## AIM OF THE TASK
When a line below contains the word "risk", copy that line.

## Dataset entries
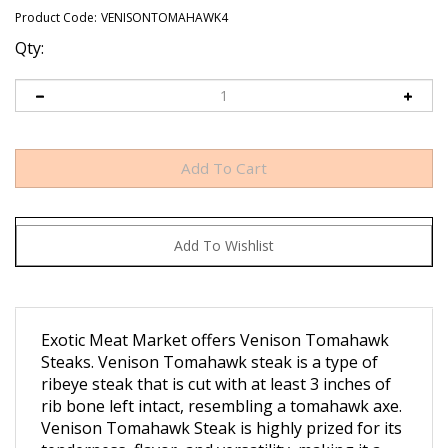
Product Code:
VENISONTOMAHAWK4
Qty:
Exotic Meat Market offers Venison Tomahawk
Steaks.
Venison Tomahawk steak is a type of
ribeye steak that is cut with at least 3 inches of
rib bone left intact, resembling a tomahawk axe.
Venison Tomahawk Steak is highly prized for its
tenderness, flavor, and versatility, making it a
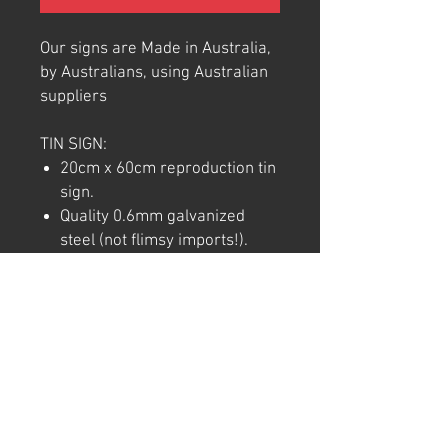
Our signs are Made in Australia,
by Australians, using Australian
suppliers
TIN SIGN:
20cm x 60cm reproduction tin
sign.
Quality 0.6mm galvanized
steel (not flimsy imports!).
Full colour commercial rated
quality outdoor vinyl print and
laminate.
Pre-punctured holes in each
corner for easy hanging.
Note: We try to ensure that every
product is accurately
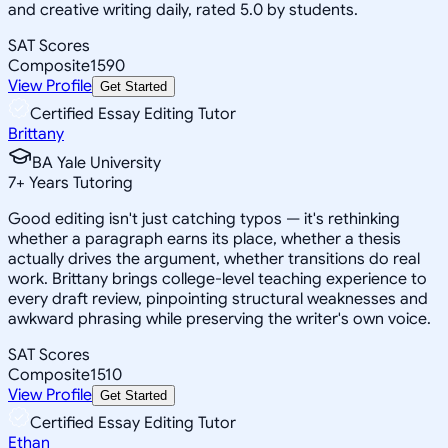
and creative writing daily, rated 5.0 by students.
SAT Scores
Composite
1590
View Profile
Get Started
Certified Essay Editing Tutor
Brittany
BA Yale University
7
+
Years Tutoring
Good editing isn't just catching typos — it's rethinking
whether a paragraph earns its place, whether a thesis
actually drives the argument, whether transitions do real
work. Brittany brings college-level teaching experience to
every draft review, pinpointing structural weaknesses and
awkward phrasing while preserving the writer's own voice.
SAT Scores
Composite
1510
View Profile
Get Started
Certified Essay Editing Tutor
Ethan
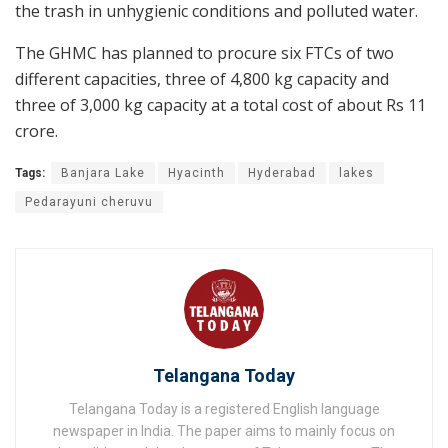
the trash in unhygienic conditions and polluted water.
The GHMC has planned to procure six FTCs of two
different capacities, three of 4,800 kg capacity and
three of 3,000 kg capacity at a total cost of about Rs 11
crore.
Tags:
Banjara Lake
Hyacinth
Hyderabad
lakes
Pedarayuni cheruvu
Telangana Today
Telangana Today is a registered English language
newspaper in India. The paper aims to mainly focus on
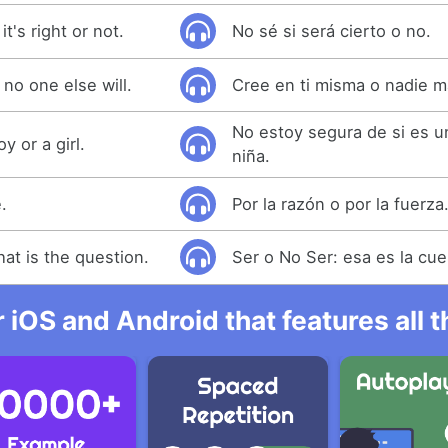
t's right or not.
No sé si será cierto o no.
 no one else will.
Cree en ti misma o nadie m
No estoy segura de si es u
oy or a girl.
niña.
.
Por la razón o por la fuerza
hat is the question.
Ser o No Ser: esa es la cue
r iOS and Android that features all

--

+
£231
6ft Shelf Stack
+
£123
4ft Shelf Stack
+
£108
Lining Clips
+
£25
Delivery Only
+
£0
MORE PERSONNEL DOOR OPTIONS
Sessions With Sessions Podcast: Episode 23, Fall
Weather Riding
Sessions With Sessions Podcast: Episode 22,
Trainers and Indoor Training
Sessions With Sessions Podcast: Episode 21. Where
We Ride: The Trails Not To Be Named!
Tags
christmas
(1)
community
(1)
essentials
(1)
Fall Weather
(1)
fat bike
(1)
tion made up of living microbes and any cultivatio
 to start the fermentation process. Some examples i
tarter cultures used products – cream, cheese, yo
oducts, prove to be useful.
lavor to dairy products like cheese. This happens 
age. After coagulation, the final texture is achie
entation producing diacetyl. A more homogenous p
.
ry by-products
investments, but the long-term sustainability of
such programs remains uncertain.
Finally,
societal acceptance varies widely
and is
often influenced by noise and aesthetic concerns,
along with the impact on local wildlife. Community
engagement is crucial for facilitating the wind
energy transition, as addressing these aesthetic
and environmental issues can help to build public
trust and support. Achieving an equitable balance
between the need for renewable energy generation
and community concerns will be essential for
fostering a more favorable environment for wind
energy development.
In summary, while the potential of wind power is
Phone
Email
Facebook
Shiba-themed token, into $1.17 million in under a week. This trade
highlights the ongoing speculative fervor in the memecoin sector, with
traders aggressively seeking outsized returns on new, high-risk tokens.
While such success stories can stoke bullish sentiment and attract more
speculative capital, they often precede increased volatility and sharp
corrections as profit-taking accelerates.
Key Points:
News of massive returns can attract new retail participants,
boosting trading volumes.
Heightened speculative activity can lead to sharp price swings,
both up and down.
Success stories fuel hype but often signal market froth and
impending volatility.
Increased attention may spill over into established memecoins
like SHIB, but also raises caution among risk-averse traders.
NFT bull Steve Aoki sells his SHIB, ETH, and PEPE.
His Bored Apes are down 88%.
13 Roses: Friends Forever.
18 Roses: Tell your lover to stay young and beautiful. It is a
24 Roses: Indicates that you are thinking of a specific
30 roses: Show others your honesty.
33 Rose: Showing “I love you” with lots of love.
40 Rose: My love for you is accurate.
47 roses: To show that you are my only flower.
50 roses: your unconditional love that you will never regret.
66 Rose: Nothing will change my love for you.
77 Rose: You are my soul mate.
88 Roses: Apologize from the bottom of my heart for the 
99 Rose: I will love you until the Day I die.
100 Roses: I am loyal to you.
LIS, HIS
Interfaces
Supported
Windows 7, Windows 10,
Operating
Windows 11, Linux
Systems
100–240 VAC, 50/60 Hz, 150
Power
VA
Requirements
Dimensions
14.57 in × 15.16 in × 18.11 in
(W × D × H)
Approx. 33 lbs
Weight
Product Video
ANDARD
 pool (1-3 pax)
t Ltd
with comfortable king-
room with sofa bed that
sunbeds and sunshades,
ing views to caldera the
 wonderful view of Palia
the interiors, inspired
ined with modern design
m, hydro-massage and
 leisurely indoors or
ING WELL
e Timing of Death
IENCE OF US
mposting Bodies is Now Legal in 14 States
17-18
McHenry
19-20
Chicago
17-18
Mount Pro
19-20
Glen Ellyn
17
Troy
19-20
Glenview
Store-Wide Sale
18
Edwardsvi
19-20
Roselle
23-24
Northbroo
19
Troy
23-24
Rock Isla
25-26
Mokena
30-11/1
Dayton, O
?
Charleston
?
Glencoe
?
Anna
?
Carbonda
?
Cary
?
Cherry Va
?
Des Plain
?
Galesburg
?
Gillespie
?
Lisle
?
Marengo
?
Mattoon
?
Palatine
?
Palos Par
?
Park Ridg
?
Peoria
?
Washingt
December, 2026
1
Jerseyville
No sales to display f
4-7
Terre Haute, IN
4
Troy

## ANSWER SECTION
traders aggressively seeking outsized returns on new, high-risk tokens.
like SHIB, but also raises caution among risk-averse traders.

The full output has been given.